I already talked about some of the "national" projects: the Royal Castle, the Museum of Fine Arts, the Franz Liszt Academy, some projects that will hopefully help to bring more tourists and their money to the country. Tomorrow the final list of road and railroad projects of the next two years will be approved by the cabinet. We already know some figures thanks to Gordon Bajnai’s press conference yesterday and an interview with János Kóka on MTV’s Este (Evening). According to Népszabadság, Hungary can use more than 1,000 billion forints for infrastructure from the EU monies: 440 billion for 56 different highway projects, 376 billion on the modernization of five railroad lines, and 450 billion for five cities’ public transportation systems. All of these projects will begin next year.
Bajnai mentioned several highway projects. The M0 four-lane highway will connect M1 (Vienna-Budapest) with M5 (Budapest-Debrecen). This will help the traffic situation in Budapest immeasurably by rerouting truck traffic coming from the West and going to Romania and beyond. Until this project is finished, all these trucks have to go through Budapest. The plans also include two new four-lane highways that will cross the Danube south the Budapest. This project includes building two new bridges across the Danube, one at Soroksár (0.5 km)and one at Háros (770 m). Moreover, the present number 4 highway will be widened to be a four-lane highway and will begin in Budapest and end at the Romanian border.
In adddition to these very large projects, the government will use some of the money to finish the building of the four-lane highway alongside the south shore of Lake Balaton to Nagykanizsa and from there to the Sloveanian border. But the Great Plains aren’t forgotten either; both M9 and and M43 will be finished between Makó and Szeged. Around Szeged they will build a bypass that should help the city’s traffic problems. In addition, in PPP (public private partnership) construction several other roads will be built: M3 between Nyíregyháza and Vásárosnamény, M6 between Dunaújváros-Szekszárd-Bóly and from there M60 to Pécs.
As for the development of the Hungarian railroads there will be important changes. Let me start by saying that the Hungarian railroads are in terrible shape. The rails themselves are in such bad shape that the trains can only crawl. It takes ages to get from point A to point B. Not long time ago I heard that if someone wants to go from Pécs to Lake Balaton by train, he will lhave to travel over four hours. I don’t think that it is more than 80 kms as the crow flies. I assume that also means of changing trains, just like in my childhood. The first lines which will be modernized are the following: Budapest-Lökösháza, Sopron-Szombathely-Szentgotthárd (on the Austro-Hungarian border) and the Szolnok-Debrecen line. In addition, in November further plans maybe announced concerning the development of the Budapest-Székesfehérvár and the Győr-Pápa-Celldömölk-Boba lines. As for the famous fourth metro line in Budapest, the city will receive 250-260 billion forints from the Union in addition to the above mentioned monies.

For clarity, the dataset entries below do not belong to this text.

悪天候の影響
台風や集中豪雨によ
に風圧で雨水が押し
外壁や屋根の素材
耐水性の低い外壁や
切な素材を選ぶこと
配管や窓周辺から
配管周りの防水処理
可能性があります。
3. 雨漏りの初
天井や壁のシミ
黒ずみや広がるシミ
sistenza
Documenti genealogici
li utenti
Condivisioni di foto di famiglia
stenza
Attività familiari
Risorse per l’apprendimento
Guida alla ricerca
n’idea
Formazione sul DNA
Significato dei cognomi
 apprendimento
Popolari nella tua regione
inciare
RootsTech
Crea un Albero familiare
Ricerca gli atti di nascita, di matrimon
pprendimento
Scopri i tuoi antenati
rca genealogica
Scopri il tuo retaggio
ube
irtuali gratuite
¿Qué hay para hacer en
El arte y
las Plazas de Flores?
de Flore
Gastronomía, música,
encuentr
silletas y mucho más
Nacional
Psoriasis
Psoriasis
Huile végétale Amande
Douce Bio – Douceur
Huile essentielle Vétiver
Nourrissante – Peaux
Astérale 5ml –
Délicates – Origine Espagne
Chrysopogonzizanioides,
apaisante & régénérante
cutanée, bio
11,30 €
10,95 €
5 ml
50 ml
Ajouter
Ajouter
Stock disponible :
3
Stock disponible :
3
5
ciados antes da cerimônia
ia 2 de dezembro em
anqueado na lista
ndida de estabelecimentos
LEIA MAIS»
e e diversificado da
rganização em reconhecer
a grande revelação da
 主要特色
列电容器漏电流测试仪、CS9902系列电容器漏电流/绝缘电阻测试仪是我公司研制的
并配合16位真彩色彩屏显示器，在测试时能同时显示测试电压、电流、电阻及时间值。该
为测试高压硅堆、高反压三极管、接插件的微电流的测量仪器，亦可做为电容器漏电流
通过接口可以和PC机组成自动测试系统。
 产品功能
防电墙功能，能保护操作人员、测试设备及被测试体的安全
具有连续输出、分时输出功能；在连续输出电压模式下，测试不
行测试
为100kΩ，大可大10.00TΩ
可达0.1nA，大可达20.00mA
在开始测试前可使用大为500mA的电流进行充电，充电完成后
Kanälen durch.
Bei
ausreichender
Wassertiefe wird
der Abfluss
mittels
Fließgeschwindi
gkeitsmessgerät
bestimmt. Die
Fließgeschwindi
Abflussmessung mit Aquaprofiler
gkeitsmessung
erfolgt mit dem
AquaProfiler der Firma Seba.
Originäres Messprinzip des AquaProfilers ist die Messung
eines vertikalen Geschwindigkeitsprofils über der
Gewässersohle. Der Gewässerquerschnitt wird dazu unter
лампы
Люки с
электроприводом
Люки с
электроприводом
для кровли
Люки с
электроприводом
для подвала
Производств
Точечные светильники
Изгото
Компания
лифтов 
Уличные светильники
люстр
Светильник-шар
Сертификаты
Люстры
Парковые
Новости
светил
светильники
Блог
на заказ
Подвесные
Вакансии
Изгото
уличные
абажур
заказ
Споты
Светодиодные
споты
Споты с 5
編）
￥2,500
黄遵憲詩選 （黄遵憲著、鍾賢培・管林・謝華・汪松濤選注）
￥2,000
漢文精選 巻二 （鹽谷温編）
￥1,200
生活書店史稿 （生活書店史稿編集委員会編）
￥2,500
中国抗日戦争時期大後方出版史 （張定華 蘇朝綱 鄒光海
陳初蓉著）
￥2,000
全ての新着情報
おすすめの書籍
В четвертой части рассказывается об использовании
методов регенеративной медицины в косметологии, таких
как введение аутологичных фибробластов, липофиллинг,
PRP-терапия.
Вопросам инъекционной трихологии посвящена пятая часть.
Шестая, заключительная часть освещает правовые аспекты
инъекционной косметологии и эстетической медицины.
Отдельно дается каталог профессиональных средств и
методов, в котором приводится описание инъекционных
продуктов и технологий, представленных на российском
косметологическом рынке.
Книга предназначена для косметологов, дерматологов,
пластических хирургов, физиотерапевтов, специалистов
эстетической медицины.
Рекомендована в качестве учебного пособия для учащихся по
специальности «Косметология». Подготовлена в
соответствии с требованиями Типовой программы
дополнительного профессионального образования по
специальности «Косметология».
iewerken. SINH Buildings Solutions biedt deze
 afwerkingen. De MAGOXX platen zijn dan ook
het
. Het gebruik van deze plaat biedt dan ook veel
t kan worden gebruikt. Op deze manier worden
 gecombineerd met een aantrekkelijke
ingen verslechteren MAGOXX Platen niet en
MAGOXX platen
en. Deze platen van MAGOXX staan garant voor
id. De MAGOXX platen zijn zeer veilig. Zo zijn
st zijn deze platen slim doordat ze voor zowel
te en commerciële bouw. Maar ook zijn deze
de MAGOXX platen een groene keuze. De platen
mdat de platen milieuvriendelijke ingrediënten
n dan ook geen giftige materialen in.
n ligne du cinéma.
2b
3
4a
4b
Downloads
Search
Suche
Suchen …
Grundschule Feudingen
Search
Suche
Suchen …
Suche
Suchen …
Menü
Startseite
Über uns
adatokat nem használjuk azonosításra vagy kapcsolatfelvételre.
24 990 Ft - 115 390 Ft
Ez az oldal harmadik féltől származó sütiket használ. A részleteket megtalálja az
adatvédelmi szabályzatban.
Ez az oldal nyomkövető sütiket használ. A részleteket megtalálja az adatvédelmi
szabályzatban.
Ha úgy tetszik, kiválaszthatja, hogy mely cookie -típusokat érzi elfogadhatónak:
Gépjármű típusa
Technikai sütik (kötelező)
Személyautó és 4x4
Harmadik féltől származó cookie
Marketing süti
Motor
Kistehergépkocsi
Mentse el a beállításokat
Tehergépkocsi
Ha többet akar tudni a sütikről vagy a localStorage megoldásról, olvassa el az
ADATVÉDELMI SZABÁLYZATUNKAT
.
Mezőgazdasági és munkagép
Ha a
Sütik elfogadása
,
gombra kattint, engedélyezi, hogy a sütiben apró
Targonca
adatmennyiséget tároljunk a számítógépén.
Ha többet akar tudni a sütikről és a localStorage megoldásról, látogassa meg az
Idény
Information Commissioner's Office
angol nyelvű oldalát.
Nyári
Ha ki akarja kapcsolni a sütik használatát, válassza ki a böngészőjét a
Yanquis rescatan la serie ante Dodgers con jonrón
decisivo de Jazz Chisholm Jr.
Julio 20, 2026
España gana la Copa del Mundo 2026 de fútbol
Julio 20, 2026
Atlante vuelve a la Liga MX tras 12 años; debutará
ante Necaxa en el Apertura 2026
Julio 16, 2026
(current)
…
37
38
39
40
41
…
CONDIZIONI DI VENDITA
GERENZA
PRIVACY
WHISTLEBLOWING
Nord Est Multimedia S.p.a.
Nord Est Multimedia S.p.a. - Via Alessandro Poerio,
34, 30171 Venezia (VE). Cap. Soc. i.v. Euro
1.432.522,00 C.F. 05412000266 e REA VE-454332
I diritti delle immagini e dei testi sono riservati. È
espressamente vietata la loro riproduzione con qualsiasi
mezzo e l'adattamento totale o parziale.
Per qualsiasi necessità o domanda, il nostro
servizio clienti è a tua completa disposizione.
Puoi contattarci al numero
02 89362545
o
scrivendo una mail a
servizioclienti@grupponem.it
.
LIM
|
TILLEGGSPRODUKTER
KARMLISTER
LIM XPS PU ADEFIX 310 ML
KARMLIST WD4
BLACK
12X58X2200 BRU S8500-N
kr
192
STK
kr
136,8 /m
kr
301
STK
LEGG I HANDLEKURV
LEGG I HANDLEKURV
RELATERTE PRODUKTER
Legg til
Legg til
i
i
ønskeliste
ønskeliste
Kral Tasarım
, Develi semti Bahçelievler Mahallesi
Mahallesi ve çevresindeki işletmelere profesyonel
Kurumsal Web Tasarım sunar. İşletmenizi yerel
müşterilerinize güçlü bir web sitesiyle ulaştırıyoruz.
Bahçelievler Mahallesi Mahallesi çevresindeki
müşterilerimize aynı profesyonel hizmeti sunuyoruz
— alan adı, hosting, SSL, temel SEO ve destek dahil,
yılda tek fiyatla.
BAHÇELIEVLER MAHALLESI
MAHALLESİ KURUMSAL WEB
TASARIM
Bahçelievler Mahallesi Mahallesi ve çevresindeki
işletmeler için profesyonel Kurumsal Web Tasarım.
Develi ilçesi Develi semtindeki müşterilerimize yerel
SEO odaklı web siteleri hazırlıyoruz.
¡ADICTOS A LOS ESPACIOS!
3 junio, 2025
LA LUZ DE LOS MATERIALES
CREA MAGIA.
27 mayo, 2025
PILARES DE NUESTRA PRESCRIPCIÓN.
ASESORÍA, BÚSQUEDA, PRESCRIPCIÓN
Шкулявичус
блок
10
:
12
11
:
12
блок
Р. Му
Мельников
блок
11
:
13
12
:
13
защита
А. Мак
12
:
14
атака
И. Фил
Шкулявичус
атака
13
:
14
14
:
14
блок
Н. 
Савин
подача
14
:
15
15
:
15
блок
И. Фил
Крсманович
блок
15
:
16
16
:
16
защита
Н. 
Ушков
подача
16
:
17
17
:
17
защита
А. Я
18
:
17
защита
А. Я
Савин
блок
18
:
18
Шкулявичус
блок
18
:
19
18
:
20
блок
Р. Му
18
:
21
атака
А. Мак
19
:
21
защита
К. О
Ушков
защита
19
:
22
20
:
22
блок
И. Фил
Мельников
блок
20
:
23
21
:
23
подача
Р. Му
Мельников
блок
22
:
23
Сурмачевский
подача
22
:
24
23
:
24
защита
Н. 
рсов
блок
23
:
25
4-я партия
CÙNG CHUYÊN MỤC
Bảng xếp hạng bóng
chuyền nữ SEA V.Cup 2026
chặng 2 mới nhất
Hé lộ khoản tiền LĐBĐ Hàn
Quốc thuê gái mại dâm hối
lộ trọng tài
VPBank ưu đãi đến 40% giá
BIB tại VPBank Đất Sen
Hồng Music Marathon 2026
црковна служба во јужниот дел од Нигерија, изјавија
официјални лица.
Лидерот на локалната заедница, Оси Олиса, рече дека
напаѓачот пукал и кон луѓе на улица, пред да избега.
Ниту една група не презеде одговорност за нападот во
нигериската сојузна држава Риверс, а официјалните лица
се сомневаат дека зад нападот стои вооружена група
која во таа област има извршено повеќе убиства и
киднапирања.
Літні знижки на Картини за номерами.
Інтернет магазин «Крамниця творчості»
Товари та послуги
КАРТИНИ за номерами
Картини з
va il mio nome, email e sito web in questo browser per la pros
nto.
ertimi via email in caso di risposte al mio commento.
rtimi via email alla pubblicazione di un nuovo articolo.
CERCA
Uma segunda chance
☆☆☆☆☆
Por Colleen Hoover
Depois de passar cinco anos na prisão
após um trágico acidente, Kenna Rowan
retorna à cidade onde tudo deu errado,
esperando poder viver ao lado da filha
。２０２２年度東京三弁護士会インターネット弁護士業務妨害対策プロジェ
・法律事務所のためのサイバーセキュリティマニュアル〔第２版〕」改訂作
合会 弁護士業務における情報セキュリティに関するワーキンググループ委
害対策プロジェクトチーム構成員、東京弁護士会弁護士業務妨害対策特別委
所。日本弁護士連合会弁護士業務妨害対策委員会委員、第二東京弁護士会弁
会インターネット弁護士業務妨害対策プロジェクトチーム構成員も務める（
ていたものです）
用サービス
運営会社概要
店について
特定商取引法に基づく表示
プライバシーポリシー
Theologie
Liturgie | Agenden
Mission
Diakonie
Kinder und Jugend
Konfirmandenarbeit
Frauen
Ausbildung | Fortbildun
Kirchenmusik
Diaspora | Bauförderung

More projects will be subsidized after 2009: the rail connection between Budapest and its suburbs, the connection also in Budapest between the northern and the southern rail systems. Outside of Budapest the Union money will be spent on the reconstruction of the Pusztaszabolcs-Dombóvár-Pécs line. The Hungarian government will finance the Cegléd-Szeged and the Hatvan-Somoskőfalúfalu line without the help of the Union.
As one can see from this partial list, these projects will change the whole landscape of the country. The infrastructure was terribly neglected during the socialist period. Perhaps only the telephone service was in worse shape. Today there are as many cell phones in Hungary as people.
During the Orbán government almost no new roads were built. Since the socialists and the liberals took power in 2002 over 500 kilometers of new roads have been built because they consider the development of the infrastructure an absolute necessity. Where there are no good roads, foreign firms are loath to invest. I expect an economic boom will follow the development of the country’s infrastructure. I think Viktor Orbán is afraid of this and therefore wants early elections by hook or by crook. I don’t think he will succeed.